We allowed for the fact that today might take some time.
We devised an elaborate scheme that would leave the car at our destination and take a shuttle bus to our start at Dove Lake, meaning we would not need to be back before the last bus of the day.
It also meant we minimised the tracks we needed to duplicate from yesterday. Turned out to be a good move. It did depend though on driving into the park before the carparks were full, so it meant we were up and doing early, even allowing for sleep-ins for the birthday boy.
The day started at the Dove Lake carpark at the bright and early time of 10:15, after spending time attending to domestics and transport logistics. We are travelling with teenagers after all. From the carpark the day is pretty much laid out before you. A steady climb around the left hand side of the lake, first to a rock lookout and then to a saddle and into twisted lakes, before climbing Mt Hanson.
From there you can clearly see the next challenge –
a fall into the Rangers Hut valley before a climb of the rock cliff under Weindorfers Tower and across the face track towards the broad saddle under Cradle Mountain.
A side trip up the peak before a crossing of the broad plateau back to home.
Doesn’t sound too bad when you say it like that. The reality was 11 hours from sign-in to sign out, but that isn’t so bad when you have 15 hours of sunshine. You see, teenagers are famous for taking their own sweet time, and summer has arrived with a vengeance down here. Combining those ingredients with a rocky climb in hot sun meant progress was slow and lunch under Cradle Mountain was not until 2pm.
By that time, unsurprisingly, the motivation was split on gender lines, and with only a little coaxing of the 10 year old, at 2:30 the boys set off on a two hour expected round trip to the summit.
Well, not quite. You see, after 5 hours of walking, short legs and big rocks, combined with a healthy conservatism and perhaps a little lack of confidence,
meant that the birthday boy was off, up in under an hour as expected, but it took us a little over two hours, and by then the peak traffic had slowed to a trickle,
the shadows were lengthening (perhaps thankfully on the cooler side) and we had the summit to ourselves. Now that we knew we could do it, the trip down was much shorter.

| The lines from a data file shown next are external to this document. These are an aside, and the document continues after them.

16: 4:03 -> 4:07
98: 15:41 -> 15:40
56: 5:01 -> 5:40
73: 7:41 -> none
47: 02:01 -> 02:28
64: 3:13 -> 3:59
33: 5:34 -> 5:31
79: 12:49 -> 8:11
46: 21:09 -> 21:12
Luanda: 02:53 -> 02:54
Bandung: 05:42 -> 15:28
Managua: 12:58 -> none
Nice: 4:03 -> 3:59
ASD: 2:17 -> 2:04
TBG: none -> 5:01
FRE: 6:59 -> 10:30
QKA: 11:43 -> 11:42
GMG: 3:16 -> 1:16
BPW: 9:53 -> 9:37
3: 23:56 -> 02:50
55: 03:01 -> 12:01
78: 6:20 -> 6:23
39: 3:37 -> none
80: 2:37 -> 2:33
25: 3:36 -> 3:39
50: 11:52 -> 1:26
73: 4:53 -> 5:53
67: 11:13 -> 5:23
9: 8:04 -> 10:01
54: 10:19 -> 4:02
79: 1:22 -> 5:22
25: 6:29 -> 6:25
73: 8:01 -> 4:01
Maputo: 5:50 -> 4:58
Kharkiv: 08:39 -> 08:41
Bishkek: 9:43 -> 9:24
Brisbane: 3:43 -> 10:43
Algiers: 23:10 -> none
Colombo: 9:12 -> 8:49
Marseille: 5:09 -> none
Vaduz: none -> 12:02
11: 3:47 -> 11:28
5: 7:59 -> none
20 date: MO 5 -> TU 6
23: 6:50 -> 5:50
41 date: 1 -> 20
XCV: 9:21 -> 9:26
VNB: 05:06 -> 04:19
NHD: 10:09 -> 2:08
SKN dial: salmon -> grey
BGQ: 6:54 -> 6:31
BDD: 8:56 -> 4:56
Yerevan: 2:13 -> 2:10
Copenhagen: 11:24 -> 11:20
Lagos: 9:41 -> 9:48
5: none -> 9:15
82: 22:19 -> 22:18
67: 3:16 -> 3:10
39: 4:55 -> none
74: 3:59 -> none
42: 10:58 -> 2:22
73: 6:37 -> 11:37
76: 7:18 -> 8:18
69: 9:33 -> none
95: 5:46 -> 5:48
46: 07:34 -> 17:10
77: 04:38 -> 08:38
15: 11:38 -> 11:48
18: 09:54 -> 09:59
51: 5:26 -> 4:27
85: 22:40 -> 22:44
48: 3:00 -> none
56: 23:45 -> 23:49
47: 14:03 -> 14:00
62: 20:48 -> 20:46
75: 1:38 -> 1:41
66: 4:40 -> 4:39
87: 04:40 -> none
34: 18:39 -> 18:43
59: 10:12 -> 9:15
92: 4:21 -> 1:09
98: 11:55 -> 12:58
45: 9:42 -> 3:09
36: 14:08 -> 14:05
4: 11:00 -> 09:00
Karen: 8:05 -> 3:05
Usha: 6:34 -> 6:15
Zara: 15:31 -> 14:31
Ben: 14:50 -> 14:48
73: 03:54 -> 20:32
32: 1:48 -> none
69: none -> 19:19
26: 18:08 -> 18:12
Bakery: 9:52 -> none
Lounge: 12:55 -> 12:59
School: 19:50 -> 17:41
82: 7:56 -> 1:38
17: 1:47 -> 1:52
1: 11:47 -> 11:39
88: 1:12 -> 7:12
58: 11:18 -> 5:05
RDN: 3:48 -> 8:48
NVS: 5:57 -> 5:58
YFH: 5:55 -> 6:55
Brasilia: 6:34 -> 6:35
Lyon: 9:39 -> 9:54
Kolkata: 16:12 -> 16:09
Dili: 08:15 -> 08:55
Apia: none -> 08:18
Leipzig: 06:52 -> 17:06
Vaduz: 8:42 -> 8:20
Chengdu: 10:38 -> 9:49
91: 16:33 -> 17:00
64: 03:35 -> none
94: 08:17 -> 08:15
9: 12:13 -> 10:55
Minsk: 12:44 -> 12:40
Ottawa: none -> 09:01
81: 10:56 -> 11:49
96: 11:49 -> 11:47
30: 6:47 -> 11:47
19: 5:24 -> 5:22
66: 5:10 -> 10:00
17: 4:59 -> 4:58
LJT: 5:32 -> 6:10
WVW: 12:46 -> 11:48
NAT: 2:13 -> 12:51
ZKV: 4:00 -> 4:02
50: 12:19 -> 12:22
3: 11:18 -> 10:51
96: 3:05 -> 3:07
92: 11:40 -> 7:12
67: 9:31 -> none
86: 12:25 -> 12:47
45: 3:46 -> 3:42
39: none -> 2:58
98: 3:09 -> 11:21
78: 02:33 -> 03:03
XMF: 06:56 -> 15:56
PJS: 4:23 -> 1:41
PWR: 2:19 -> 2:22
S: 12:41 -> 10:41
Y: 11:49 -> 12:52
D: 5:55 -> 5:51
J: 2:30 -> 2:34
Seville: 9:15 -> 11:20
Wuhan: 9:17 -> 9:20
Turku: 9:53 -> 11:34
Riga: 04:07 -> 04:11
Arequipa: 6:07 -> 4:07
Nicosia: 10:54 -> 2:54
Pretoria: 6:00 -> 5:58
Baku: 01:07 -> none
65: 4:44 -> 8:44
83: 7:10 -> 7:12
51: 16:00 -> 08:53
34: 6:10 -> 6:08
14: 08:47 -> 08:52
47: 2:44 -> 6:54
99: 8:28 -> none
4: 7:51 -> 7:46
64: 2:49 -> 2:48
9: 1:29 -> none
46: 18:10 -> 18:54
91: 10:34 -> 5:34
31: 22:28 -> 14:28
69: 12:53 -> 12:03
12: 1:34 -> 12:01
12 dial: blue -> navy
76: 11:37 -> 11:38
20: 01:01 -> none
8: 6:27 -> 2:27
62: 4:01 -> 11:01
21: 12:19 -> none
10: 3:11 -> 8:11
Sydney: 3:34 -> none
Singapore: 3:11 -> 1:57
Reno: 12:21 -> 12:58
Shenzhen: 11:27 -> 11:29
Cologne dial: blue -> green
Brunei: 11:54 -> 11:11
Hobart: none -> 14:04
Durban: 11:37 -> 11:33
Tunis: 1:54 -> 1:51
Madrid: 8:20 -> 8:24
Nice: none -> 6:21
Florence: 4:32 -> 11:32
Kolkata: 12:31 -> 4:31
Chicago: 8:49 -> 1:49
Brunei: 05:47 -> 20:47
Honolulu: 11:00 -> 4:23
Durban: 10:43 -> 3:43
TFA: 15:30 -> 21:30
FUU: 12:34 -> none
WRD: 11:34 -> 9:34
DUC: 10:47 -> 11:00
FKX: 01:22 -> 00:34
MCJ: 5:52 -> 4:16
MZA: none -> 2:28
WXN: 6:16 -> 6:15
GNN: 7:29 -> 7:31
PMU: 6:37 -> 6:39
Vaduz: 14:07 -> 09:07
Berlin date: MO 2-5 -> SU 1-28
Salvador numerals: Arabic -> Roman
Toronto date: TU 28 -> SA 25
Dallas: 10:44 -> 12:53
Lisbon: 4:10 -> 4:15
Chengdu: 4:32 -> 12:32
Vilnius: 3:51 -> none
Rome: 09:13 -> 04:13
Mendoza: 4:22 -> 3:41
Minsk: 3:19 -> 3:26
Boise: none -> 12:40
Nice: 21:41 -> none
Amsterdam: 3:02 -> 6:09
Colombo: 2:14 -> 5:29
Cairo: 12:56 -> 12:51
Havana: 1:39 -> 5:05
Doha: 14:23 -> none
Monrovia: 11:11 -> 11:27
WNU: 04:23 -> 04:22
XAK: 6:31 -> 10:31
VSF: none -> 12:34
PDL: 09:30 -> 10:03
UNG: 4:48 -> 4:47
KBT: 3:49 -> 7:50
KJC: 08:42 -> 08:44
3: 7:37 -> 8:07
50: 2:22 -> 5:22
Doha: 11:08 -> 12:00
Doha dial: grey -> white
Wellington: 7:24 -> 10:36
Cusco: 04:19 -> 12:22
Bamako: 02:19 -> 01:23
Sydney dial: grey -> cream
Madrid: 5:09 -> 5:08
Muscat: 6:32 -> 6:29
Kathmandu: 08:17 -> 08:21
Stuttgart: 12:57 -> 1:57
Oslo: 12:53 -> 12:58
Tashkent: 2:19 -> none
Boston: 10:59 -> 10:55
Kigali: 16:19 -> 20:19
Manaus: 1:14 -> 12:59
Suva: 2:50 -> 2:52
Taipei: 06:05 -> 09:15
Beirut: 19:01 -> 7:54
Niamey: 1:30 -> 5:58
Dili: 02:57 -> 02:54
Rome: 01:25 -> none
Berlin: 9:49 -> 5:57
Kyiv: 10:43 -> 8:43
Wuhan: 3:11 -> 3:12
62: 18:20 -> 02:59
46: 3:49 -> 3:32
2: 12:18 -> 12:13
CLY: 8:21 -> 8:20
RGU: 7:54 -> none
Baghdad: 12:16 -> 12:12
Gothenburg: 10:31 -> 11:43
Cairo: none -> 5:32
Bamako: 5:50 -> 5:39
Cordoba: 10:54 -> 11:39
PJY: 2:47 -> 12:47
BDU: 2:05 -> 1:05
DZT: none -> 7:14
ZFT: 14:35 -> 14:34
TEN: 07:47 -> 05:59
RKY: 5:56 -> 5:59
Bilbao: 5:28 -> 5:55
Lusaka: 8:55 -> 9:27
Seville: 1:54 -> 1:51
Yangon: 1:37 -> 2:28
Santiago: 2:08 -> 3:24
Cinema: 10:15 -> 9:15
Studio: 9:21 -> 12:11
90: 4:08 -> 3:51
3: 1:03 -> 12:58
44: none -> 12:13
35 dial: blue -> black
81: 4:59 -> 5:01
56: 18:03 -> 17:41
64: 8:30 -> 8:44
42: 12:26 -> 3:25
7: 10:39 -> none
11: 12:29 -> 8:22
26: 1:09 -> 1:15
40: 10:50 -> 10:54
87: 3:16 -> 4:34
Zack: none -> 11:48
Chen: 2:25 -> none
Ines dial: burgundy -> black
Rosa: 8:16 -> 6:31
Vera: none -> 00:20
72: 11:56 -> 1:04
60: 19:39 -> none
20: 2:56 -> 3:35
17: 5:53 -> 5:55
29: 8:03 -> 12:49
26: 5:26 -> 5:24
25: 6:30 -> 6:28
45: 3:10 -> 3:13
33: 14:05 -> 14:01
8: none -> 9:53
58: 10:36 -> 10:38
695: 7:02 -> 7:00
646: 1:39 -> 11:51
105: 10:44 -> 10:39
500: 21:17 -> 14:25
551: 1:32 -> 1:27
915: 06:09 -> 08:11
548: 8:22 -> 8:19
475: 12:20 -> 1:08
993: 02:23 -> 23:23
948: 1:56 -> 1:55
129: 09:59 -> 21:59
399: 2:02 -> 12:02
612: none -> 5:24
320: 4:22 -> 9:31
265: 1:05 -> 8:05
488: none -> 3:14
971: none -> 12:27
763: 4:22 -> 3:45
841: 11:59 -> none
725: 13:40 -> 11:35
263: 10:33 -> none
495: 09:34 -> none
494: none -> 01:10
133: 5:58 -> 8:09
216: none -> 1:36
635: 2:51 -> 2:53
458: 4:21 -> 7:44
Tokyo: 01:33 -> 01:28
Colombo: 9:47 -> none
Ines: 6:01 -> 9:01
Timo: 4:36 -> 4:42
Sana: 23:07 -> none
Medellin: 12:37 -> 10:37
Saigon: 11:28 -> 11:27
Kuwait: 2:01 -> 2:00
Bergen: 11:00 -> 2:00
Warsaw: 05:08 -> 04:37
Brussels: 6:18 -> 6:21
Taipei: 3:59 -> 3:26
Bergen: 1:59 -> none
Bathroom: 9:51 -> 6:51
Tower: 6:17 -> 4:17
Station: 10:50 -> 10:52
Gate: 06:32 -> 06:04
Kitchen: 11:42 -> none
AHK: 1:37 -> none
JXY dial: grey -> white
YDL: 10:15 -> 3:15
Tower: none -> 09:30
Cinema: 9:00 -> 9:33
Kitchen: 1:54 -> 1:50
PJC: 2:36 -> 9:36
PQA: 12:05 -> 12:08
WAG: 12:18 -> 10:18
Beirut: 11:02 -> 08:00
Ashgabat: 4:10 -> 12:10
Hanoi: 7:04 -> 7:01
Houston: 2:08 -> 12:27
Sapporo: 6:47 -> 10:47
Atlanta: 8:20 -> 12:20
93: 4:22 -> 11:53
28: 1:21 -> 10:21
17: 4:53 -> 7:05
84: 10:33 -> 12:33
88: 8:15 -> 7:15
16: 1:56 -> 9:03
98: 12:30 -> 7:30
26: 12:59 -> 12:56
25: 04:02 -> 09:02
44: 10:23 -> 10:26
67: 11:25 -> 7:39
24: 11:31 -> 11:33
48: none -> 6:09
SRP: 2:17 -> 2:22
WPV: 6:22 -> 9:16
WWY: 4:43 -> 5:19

My day’s plan had us sharing a birthday cake all of us together on the peak.
Well, that just wasn’t going to happen, so at nearly 6pm it was cake time at the kitchen hut, complete with all of the trimmings. The one good thing about teenagers is they are still pretty easy to fool, so happy surprises all round.
The walk back over the plateau with lengthening shadows was just perfect. In stark contrast to the earlier efforts taking twice as long as the maps suggested, the trip home was completed in close to half the time.
“Nose pointed homewards” is a genetic trait obviously.
In case you wondered why nothing grows to any height up here, the track is stark white through here.
The plants survive on almost no soil, apart from what they can gather in their roots and the rock is solid right underneath.
Tomorrow a quieter recovery day. The weather forecast says 32 so we might do some little stuff before finding a lake to sit in.